Propos recueillis par Mohamed Nait Youssef
Al Bayane : La polémique de la darija et de la langue arabe refait surface. Qu’en pensez-vous?
Tahar Ben Jelloun : Cette polémique est intéressante et pourrait même provoquer un début de réflexion sur notre paradoxe linguistique. Nous parlons une langue et nous écrivons une autre. Il ne faut sacrifier ni l’une ni l’autre. Cependant, l’enseignement de l’arabe classique peut mener vers la darija. La darija ne te fera jamais apprendre la fosha. D’où, en toute logique, il faut enseigner et bien enseigner la langue arabe classique pour donner la base de toute connaissance. Tout le reste n’est que spéculation et même démagogie. Il faut laisser la darija à sa place, dans son rôle et dans sa fonction. La classique est plus ambitieuse. Elle fait de celui qui l’apprend un homme cultivé.
Peut-on parler d’une guerre de langues au Maroc?
Il n’y a pas de guerre de langues au Maroc. Il ne faut pas exagérer. Il suffit juste de remettre chaque langue à sa place. Au lieu de polémiquer, il vaut mieux encourager nos enfants à apprendre le maximum de langues étrangères. Les langues c’est l’ouverture sur le monde, sur les autres, sur les différences, c’est un enrichissement permanent. Pas de guerre, juste un peu de bruits.

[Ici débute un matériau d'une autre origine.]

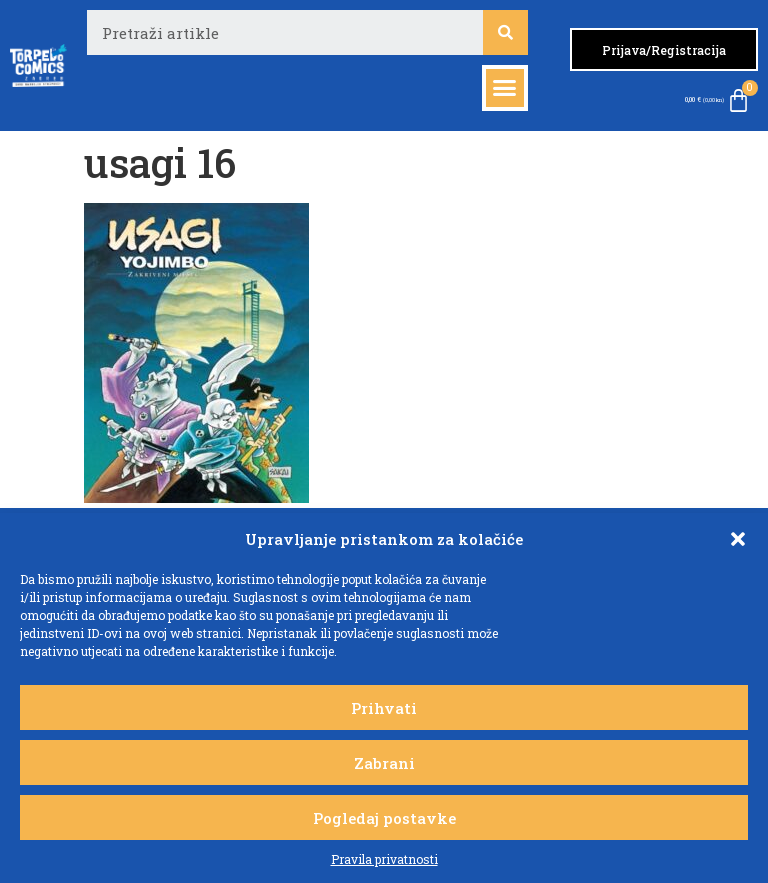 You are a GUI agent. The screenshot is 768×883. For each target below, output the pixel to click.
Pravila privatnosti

À votre avis, y a t-il une véritable gestion de la chose linguistique au Maroc?
C’est ce qui manque chez nous. L’arabisation de l’enseignement a été un geste politique non réfléchi, non pensé, et surtout non préparé. Notre langue est l’arabe classique, langue des études, de la recherche et de la communication avec les autres pays arabes. Il faut la respecter et la magnifier, il faut lui donner tous les moyens pour qu’elle devienne attractive, positive, lavée de la poussière de l’arriération, débarrassée de l’idéologie conservatrice et anti progressiste. Il faut la moderniser et l’embellir. Malheureusement, elle a été utilisée politiquement pour donner un os à ronger à certains partis politiques. Quant à l’avenir de nos enfants, il a été sacrifié. Plus que jamais, il faut défendre l’arabe classique et la mettre au même niveau que les grandes langues internationales.
Y a-t-il un rapport entre les transformations et les enjeux sociaux, économiques et politiques que vivent le Maroc et les conflits linguistiques?
Il n’y a pas -pour le moment- de conflit linguistique. Le problème le plus urgent et le plus important est de réparer l’état désastreux de l’éducation publique. Mohamed Hassad avait commencé à arranger les choses, malheureusement, il a été débarqué. Au Maroc, l’état de l’enseignement public est alarmant. On ne va pas laisser tout au secteur privé qui se fait de l’argent en toute tranquillité. Notre développement économique est handicapé par l’état de santé de ce secteur. Tout ce qui fonctionne se fait en français et en anglais. Du coup ceux qui sortent de l’université avec une seule langue, l’arabe, ne trouve pas de travail. Reste quelques métiers qui ne se font qu’en arabe (la justice). Nous avons besoin de rationalité, besoin d’un gouvernement non idéologique, ni islamiste ni communiste. Nous avons besoin de gens qui travaillent leur pays en pensant à l’intérêt général et non à leur propre intérêt, et cela se fait avec ou sans la langue classique.